My one friend she was getting on her horse with the mounting block and it fliped over and she fell on her butt twice in a row


----------



## mlkarel2010 (Jan 27, 2008)

Don't feel bad. I fall on ice for no reason what so ever. You at least were doing something


----------



## Misty'sGirl (Oct 22, 2007)

Similar thing happened to me. I was showing off out the front doing some jumping and the neighbours were watching. We took a jump downhill, Misty lost her balance and sort of lurched forward and... I didn't fall off, I literally somersaulted over her head... In front of about five people.... Very embarrassing.


----------



## Midwest Paint (Oct 21, 2008)

LOL.. You made out, dont feel bad! In my life involving falling off:

- 6 broken ribs
- 11 fractured ribs
- 1 broken arm
- 1 fractured femural bone
- 1 fractured hip
- sprained my wrist too numerous times to count
- too many bruises and embarassing moments to count!
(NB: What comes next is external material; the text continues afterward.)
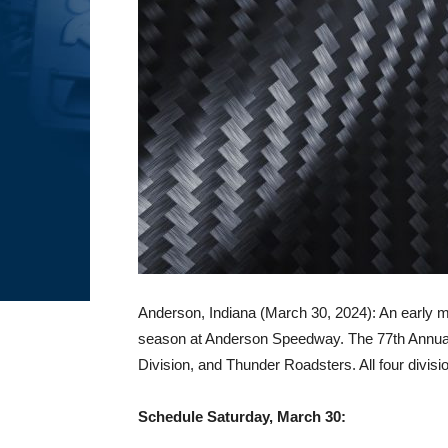
Anderson, Indiana (March 30, 2024): An early mo
season at Anderson Speedway. The 77th Annual 
Division, and Thunder Roadsters. All four divisio
Schedule Saturday, March 30:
It happens.. Cant do much more then watch out for those slippery spots! Glad to hear that you didnt mangle yourself though!


----------



## Midwest Paint (Oct 21, 2008)

Naw.. One thing I have learned, you can be as strict and discipline any horse to the limit, and you can never account for another creatures behavior 100%. It is good to discpline them, but remember persistance will get you further. If you fall, get back up right away!


----------



## Midwest Paint (Oct 21, 2008)

Not what I was saying.


----------



## Jubilee Rose (May 28, 2008)

Aww, sorry to hear that! But that really wasn't bad, don't worry. And I've had similar "embarassing" falls. I just find them funny though, more than embarassing. As long as your not seriously hurt, laugh it off and get right back on!


----------



## DixiesPaintedNova (Nov 18, 2008)

Sorry to hear that.
I had my first fall off of a horse a few days ago.

This horse was quite lazy and i got her to lope and she definatly did not like that. So Mid lope she started to buck.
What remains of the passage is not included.